[Extracted page text data]

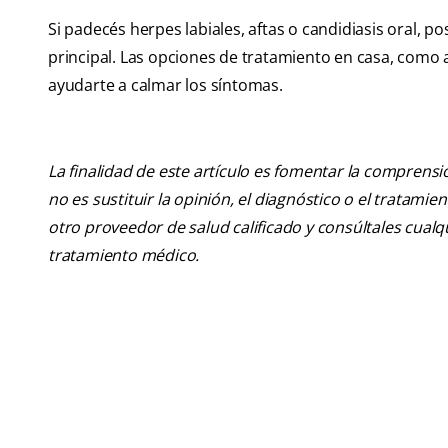
Si padecés herpes labiales, aftas o candidiasis oral, p
principal. Las opciones de tratamiento en casa, como 
ayudarte a calmar los síntomas.
La finalidad de este artículo es fomentar la comprens
no es sustituir la opinión, el diagnóstico o el tratamie
otro proveedor de salud calificado y consúltales cua
tratamiento médico.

§ TASK STATEMENT: The records above are to be restated exactly, with all pictures omitted.

§ TASK OUTPUT:
Si padecés herpes labiales, aftas o candidiasis oral, p
principal. Las opciones de tratamiento en casa, como 
ayudarte a calmar los síntomas.
La finalidad de este artículo es fomentar la comprens
no es sustituir la opinión, el diagnóstico o el tratamie
otro proveedor de salud calificado y consúltales cua
tratamiento médico.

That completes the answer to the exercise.